First, let’s cover the state of higher education historically in Ohio, and what Governor Strickland did in four years:
After a five-year decline, state support for instruction per student for the public, four-year universities increased from 2007 to 2010. Still, Ohio remains well below the national average in per-student legislative funding, at $4,901. The average annual out-of-pocket cost in Ohio is $5,433 for university students, $2,561 for regional campus students and $613 for community-college students.
In Strickland’s first two years as governor, universities froze tuition rates in exchange for strong state financial support. In the current two-year budget, state spending on higher education was less robust, so colleges could raise tuition up to 3.5 percent each year.
Before Governor Strickland, Ohio was cutting state support per student at Ohio’s colleges and universities. During the 1990s, we saw annual tuition increases in the double digits. This during good economic times in Ohio.
Then Governor Strickland turned it around. He kept tuition frozen for the first half of his term while keeping tuition increases capped to a modest 3.5% annually for the final two as state funding per student increased. This during very difficult economic and budgetary times in Ohio. In-state enrollment at Ohio’s universities and colleges hit historic highs.
But even as Governor Strickland closed that gap, Ohio still is below the national average in state funding per student.

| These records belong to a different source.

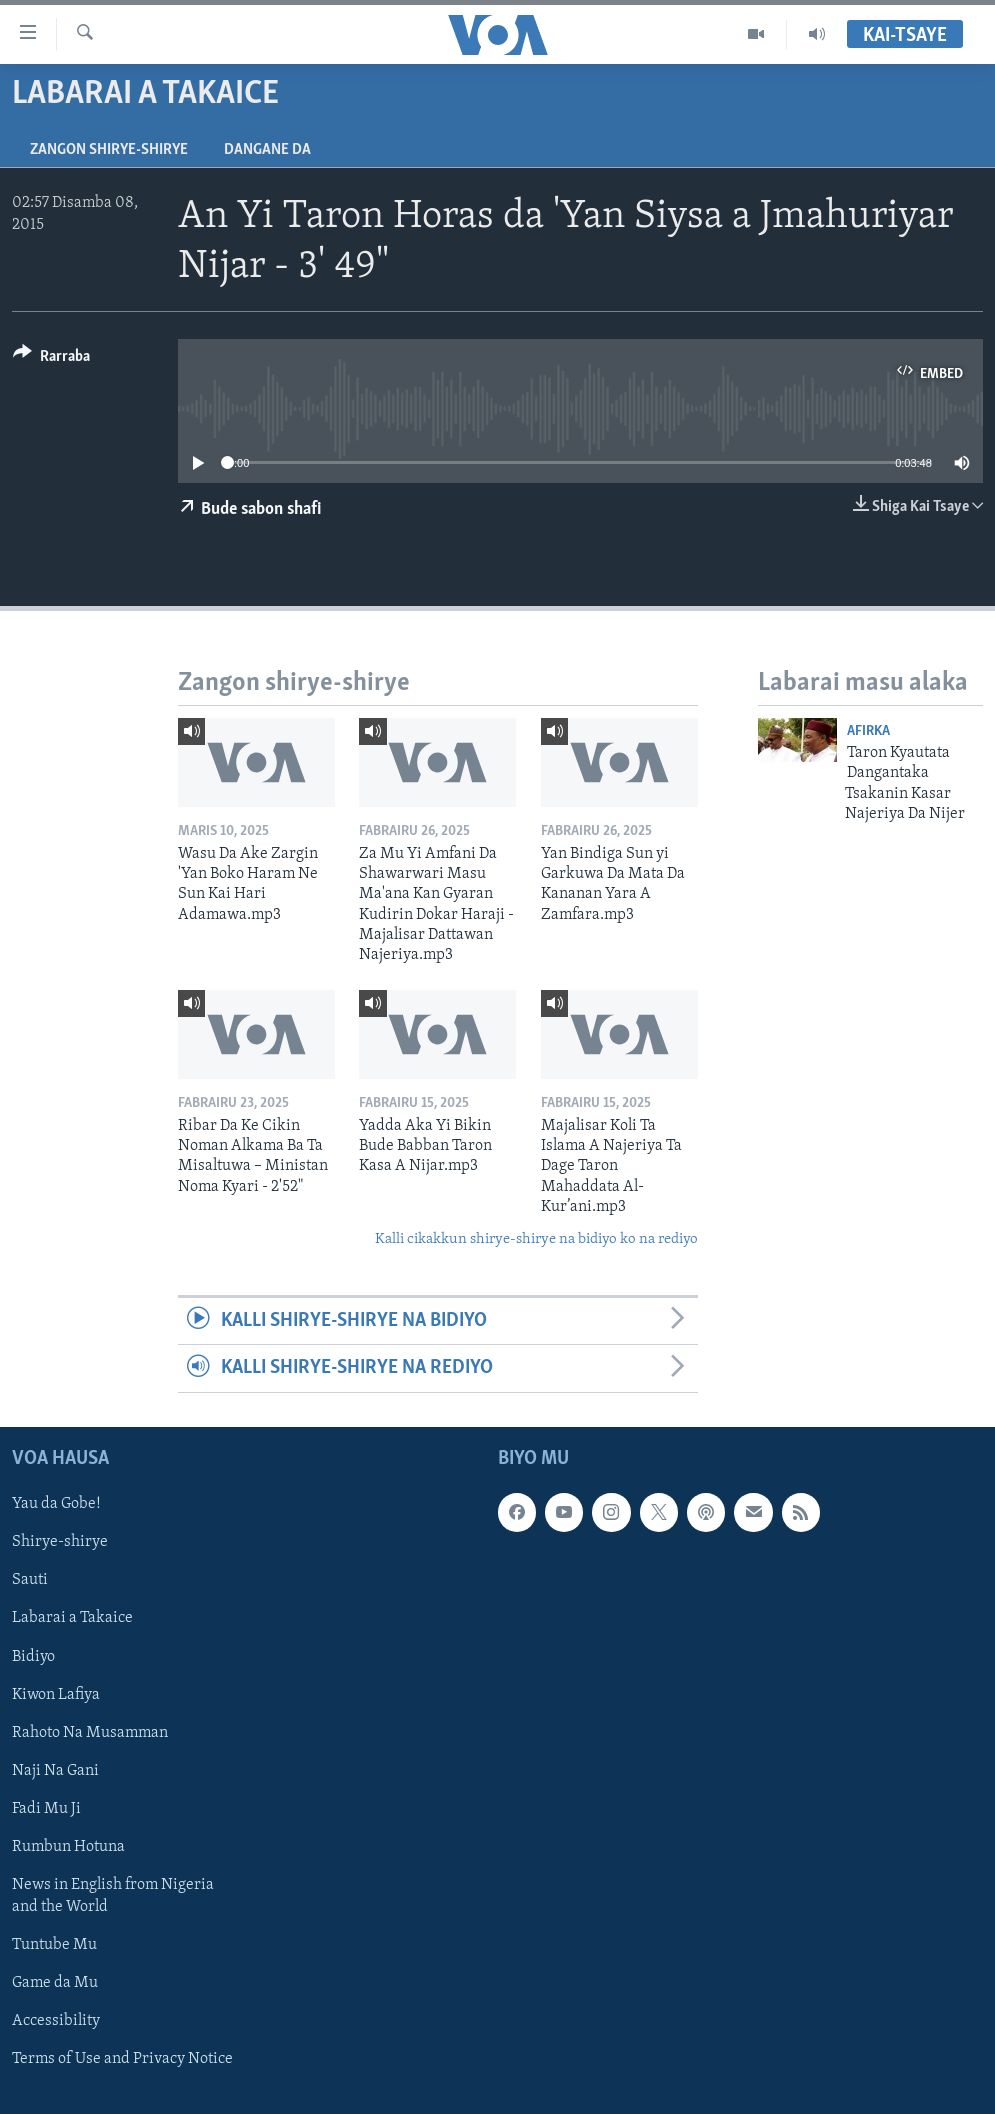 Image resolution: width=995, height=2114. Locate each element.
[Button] (51, 359)
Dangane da (267, 150)
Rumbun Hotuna (68, 1847)
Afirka (868, 731)
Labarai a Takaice (72, 1618)
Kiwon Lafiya (56, 1694)
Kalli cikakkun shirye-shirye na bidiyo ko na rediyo (536, 1239)
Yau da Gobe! (56, 1504)
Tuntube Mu (54, 1945)
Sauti (30, 1580)
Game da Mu (55, 1983)
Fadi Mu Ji (46, 1808)
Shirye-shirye (60, 1542)
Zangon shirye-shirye (109, 150)
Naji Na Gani (55, 1770)
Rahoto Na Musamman (90, 1732)
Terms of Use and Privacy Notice (122, 2059)
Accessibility (56, 2021)
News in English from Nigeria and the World (113, 1896)
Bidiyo (33, 1656) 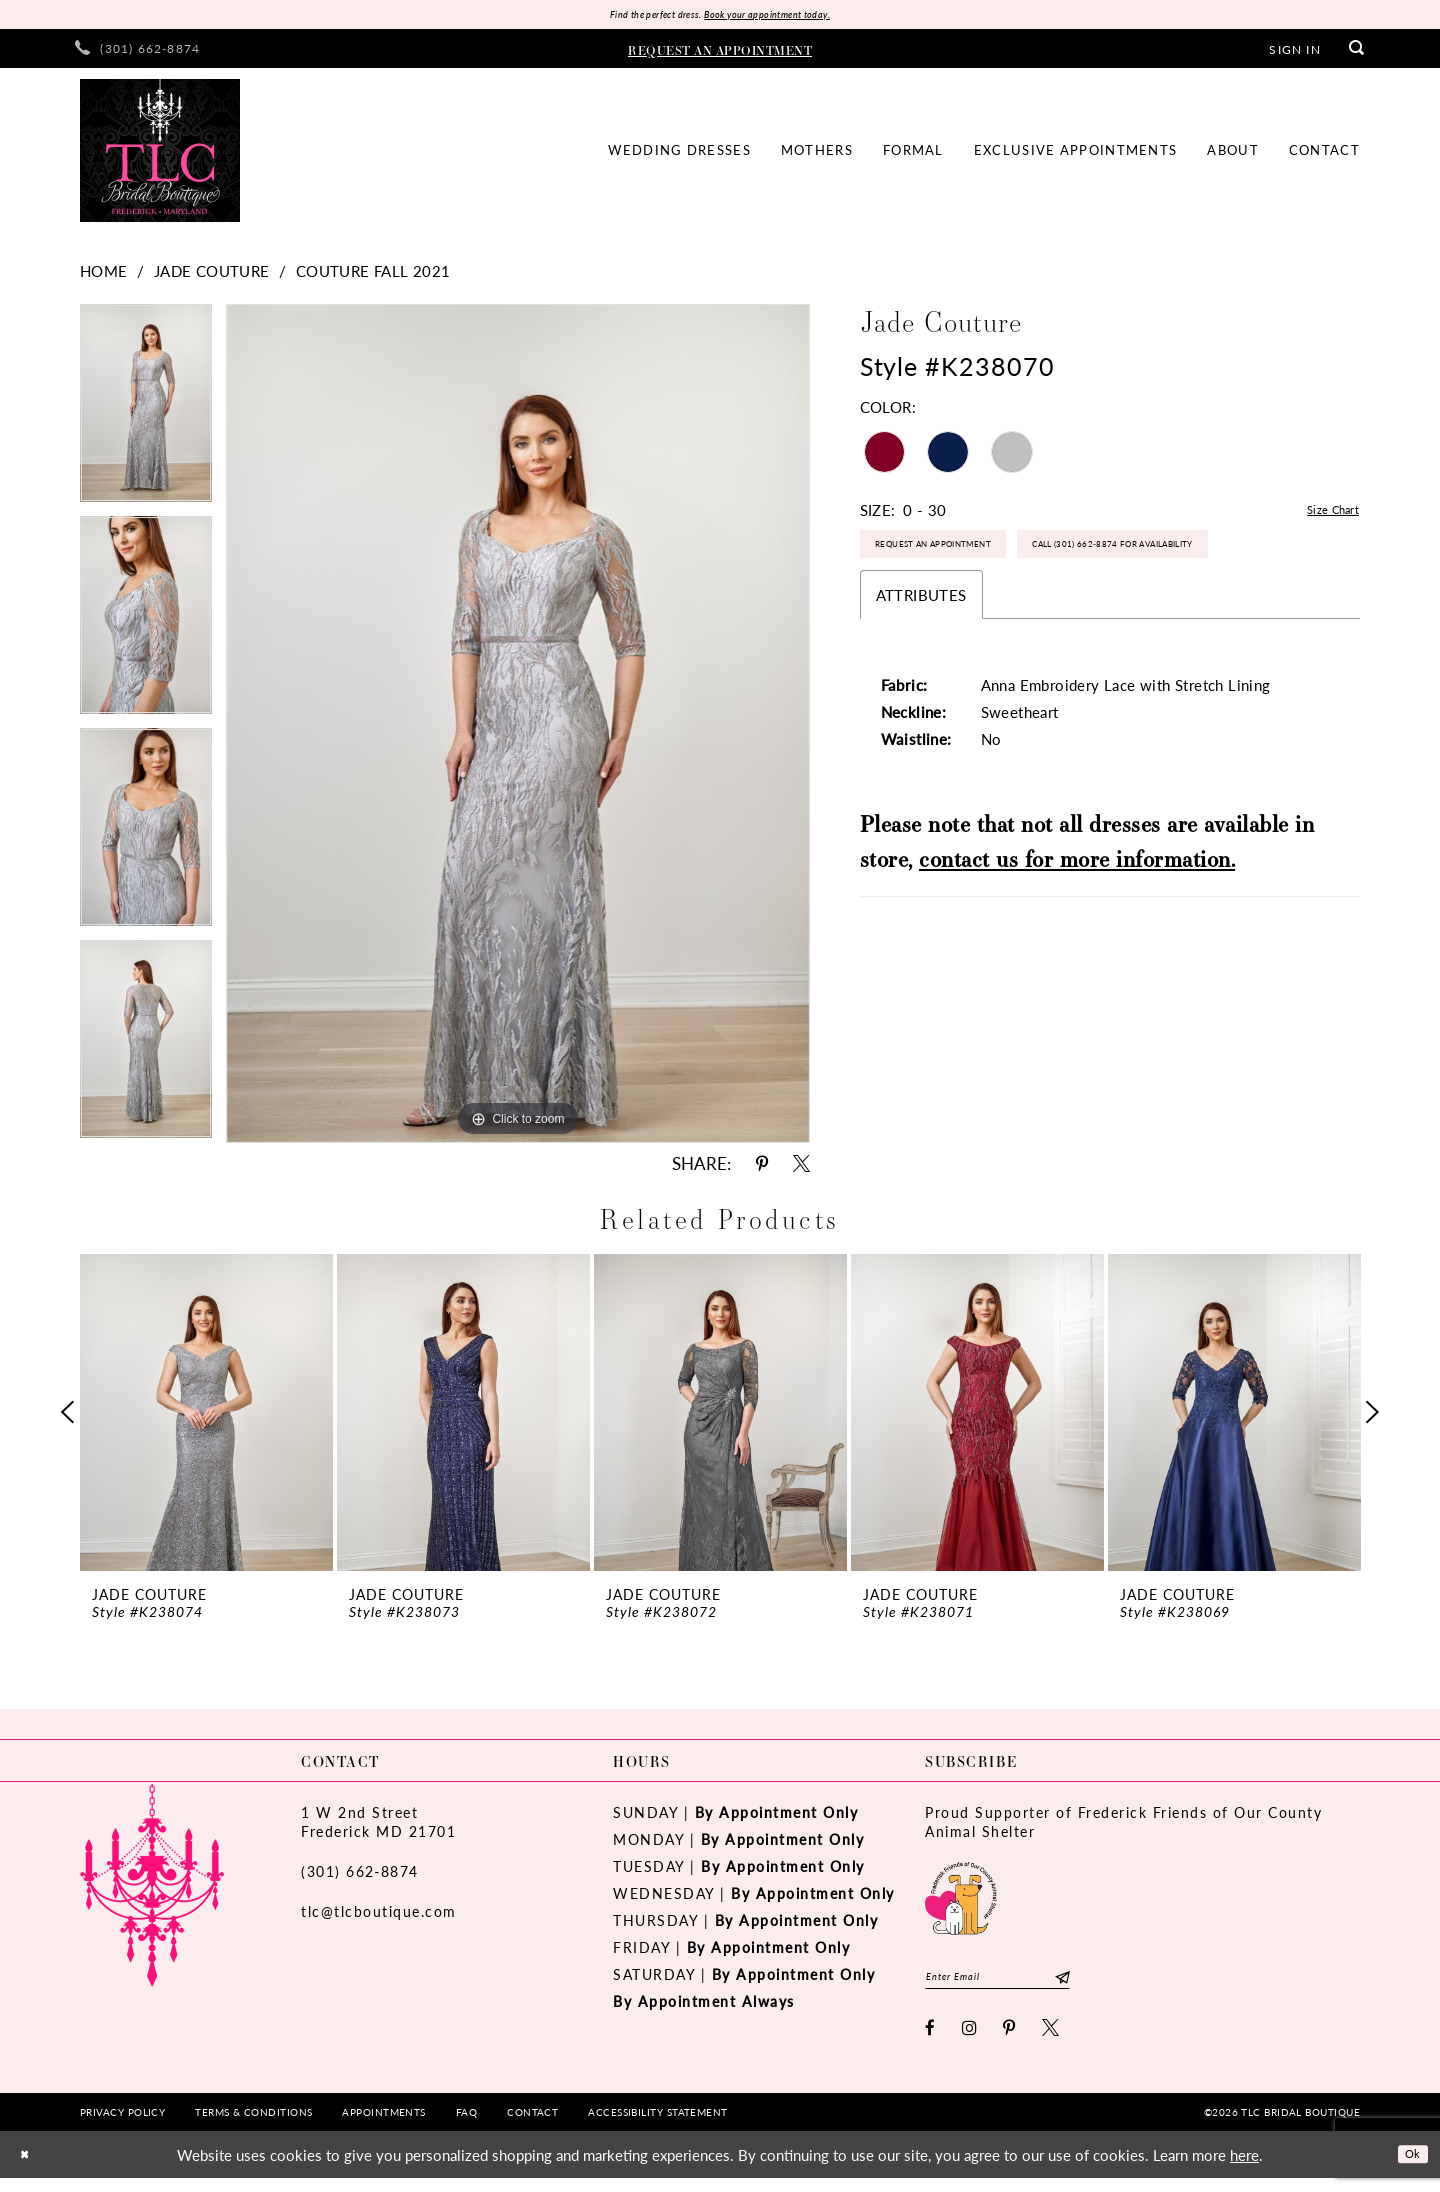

Read the tea leaves, and the universities are giving Governor-elect Kasich an out: cut our funding and we won’t complain if you let us increase tuition more than we could under Governor Strickland. For a lazy, short-sighted legislature facing billions (and growing, thanks to Governor-elect Kasich’s actions) in estimated deficits, cutting university and college funding while permitting those higher education institutions to offset those cuts with tuition increases is a relatively pain-free way to cut spending. The university presidents say we’ll let you promote our partnership in economic development with the private sector, Governor-elect Kasich, and not complain about you cutting our state funding, but only if you allow us to return to the double-digit tuition increases under Governors Voinovich and Taft.
However, it’s not pain-free for the middle class. Ohio has some of the highest tuition in the nation, even at the in-state rate. If that goes up, we’ll see in-state enrollment down, thus advancing a brain drain out of the State.
Our college-aged Ohioans are already inclined, according to a recent Ohio Poll, to move out of the State due to the climate. Add the cost of higher education to it, and we’ll see them leave Ohio in greater numbers and never come back.
The Kasich campaign (and its surrogates) repeatedly attacked Governor Strickland over the “brain drain” issue. We asked repeatedly during the campaign whether a Governor Kasich would promise to do as well or better than Governor Strickland did in holding the line on college tuition. We could not find a single published report, blog post, speech, or e-mail in which Kasich indicated what, if anything, he concretely planned to do about higher education.
The Dispatch itself noted that Kasich is still refusing comment on the issue:
Kasich, a Republican who has vowed to deal with the expected state budget deficit without raising taxes, didn’t return several phone calls last week. But during the run-up to the election, he summed up his feelings this way: "Education’s always going to be a priority, and we want to make sure the resources are always going to be there, but I wouldn’t declare anything inevitable."
It is well past time for John Kasich to tell us what he’s planning to do as Governor. He first refused to do that in the campaign, promising that such details would be released closer to the election once the WWE season was over. It never happened. He refuses to answer basic questions to what his budgetary priorities would be. He’s made it clear that they have, at least, a rough outline of what they’re going to propose. Out with it, sir.
While it’s true that, legally, Kasich doesn’t have to unveil his budget until March, a Governor that lacks a mandate by the people Ohio should not rest on the laurels of the party unity in the legislature to enact sweeping changes that the people of Ohio were never told could result from an election in which a majority sat on the sidelines… because they didn’t know what he’d do as Governor.
Kasich is going to quickly find that these Republican state legislators aren’t as willing to march lockstep with him as he believes. They, after all, want to stay in the majority and have to face the voters in 2012, a presidential election year when the 300k voters mostly Democratic voters who sat out in 2010 will likely be back voting again. They don’t have the cover of enacting an agenda that the people of Ohio gave Kasich a mandate to pursue in 2010.
In other words, while Kasich may be content to be a one-term Governor, he’s going to find out that the legislators in the General Assembly do not wish to be a one-term majority. (The reality is that Governor Strickland had a better working relationship, even with the Republican majority leadership, than Taft or Voinovich ever did.)
Instead of holding press conference with his special interest allies only then to engage in political theater by then going to wag his finger as such interests who might oppose his agenda, perhaps the week-old Governor-elect should finally clue us in on what this agenda is that he fears people and “special interest” groups might oppose.
Maybe he thinks we’re too uneducated to get it?